Ein wichtiger Punkt ist, dass bei der Anwendung autonomer Industriefahrzeuge viele Dinge berücksichtigt werden müssen, wie z. B. die Umgebung, das Bremssystem usw., und dass der Designer des Systems eine vollständige und umfassende Risikobeurteilung durchführen sollte. Alle Informationen in diesem Artikel dienen lediglich als Leitfaden und können nicht dazu verwendet werden, eine Aussage über etwaige Gefahren zu treffen, nicht erkannte Gefahren auszuschließen oder den Grad der Gefährdung im Zusammenhang mit solchen Gefahren in realen Anwendungen zu bestimmen. Dies würde in der Verantwortung des Konstrukteurs/Herstellers dieser Geräte liegen.
Die Geschichte des Sicherheits-Laserscanners
Seit der Einführung des „Optotrap“, dem ersten Flächenscanner der Kategorie 2, der 1976 von SICK auf den Markt gebracht wurde, spielt der Sicherheits-Laserscanner eine Schlüsselrolle bei der Entwicklung automatisierter Systeme. Im Jahr 1994 kam dann der erste Sicherheits-Laserscanner der Kategorie 3 von SICK auf den Markt. Seitdem ermöglichen diese Geräte eine produktivere und effizientere Fertigung und trugen zur Steigerung der Arbeitssicherheit bei. Ein eindrucksvolles Beispiel ist der Markt für fahrerlose Transportfahrzeuge (AGV), in denen Sicherheits-Laserscanner einfach durch den Austausch von Stoßleisten eine höhere Fahrgeschwindigkeit ermöglicht haben. Eine Stoßleiste ist ein Kontaktsensor, und damit ein AGV sicher anhalten kann, ohne Verletzungen zu verursachen, muss sich das Fahrzeug in einer ausreichend langsamen Geschwindigkeit bewegen, um rechtzeitig reagieren zu können. Sicherheits-Laserscanner erlaubten die sichere berührungslose Detektion von Personen und Hindernissen weit vor ihnen, wodurch wesentlich höhere Geschwindigkeiten möglich waren, siehe Abbildung 1.

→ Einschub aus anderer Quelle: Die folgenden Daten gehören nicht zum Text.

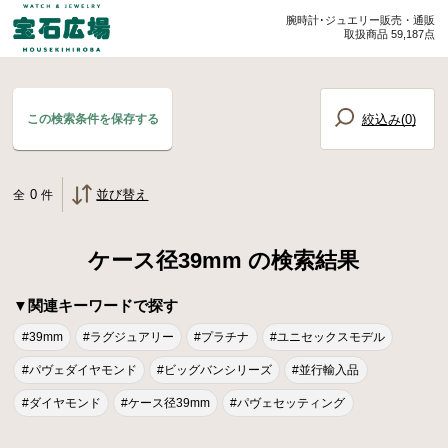
腕時計･ジュエリー販売・通販
取扱商品 59,187点
絞込み(
0
)
この検索条件を保存する
0
並び替え
全
件
ケース径39mm の検索結果
▼関連キーワードで探す
#39mm
#ラグジュアリー
#プラチナ
#ユニセックスモデル
#パヴェダイヤモンド
#ビッグバンシリーズ
#並行輸入品
#ダイヤモンド
#ケース径39mm
#パヴェセッティング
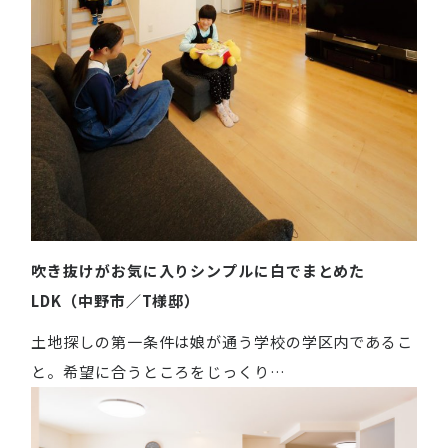
吹き抜けがお気に入りシンプルに白でまとめた
LDK（中野市／T様邸）
土地探しの第一条件は娘が通う学校の学区内であるこ
と。希望に合うところをじっくり…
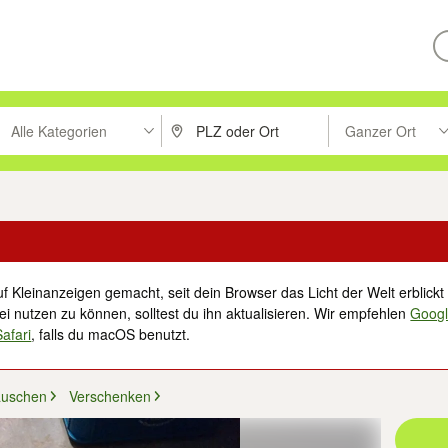
Alle Kategorien
Ganzer Ort
ken um zu suchen, oder Vorschläge mit den Pfeiltasten nach oben/unt
PLZ oder Ort eingeben. Eingabetaste drücke
Suche im Umkreis 
f Kleinanzeigen gemacht, seit dein Browser das Licht der Welt erblickt 
i nutzen zu können, solltest du ihn aktualisieren. Wir empfehlen
Goog
Safari
, falls du macOS benutzt.
auschen
Verschenken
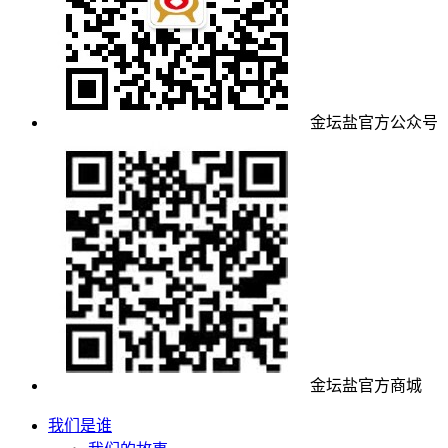
金坛盐官方公众号
金坛盐官方商城
我们是谁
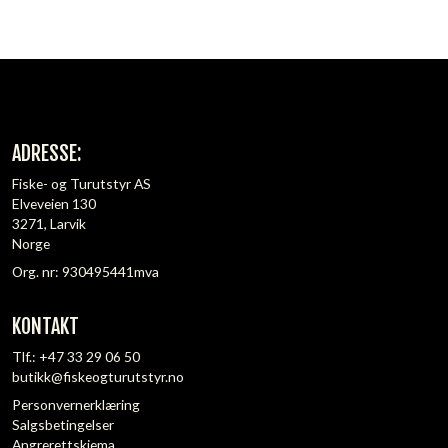
ADRESSE:
Fiske- og Turutstyr AS
Elveveien 130
3271, Larvik
Norge
Org. nr: 930495441mva
KONTAKT
Tlf.:
+47 33 29 06 50
butikk@fiskeogturutstyr.no
Personvernerklæring
Salgsbetingelser
Angrerettskjema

Typ des Sicherheits-Laserscanners
Ein Sicherheits-Laserscanner ist ein Gerät des Typs 3, dessen Anforderungen in der harmonisierten Norm EN 61496-1 aufgeführt sind. Wenn eine Sicherheitsfunktion einen Sicherheits-Laserscanner vom Typ 3 nutzt, beträgt der maximal erreichbare Performance Level (PL) oder Sicherheits-Integritätslevel (SIL) PLd (EN ISO 13849) bzw. SIL2 (IEC 62061). Es gibt mit der IEC 61496-3 auch eine technische Spezifikation für Sicherheits-Laserscanner, die die besonderen Anforderungen an diffuse Reflexion nutzende aktive optoelektronische Schutzeinrichtungen (AOPDDR) abdeckt.
Sie werden sowohl in stationären als auch in mobilen Anwendungen eingesetzt und können eine Maschine oder ein Fahrzeug zum sicheren Abbremsen oder Anhalten veranlassen, sobald sie eine Person, einen Körperteil oder ein unerwartetes Hindernis innerhalb des Schutzfeldes erkennen.
Prinzip der Lichtlaufzeitmessung
Sicherheits-Laserscanner verwenden das Prinzip der Lichtlaufzeitmessung, bei dem ein Lichtpuls übertragen, reflektiert und dann detektiert wird. Der Abstand (d) zwischen Objekt und Scanner wird mithilfe der Rücklaufzeit des Strahls (ΔT) und der Lichtgeschwindigkeit (c = 3 x 108 m/s) berechnet, siehe Bild 2.
Ein Spiegel im Inneren des Scanners lässt diesen Strahl rotieren und ermöglicht Messungen um einen Radius in einer Ebene. Das bedeutet, dass der Scanner ein Profil der Umgebung erstellen kann und dass die Bedienungseinheiten verschiedene Felder für den Scanner konfigurieren können, mit denen jeweils Ausgänge für die Verwendung in Sicherheitsfunktionen ein- und ausgeschaltet werden können. Einige Scanner können auch in mehreren Sicherheitsfunktionen eingesetzt werden, da sie in der Lage sind, mehrere Felder gleichzeitig auszuwerten, siehe Abbildung 3.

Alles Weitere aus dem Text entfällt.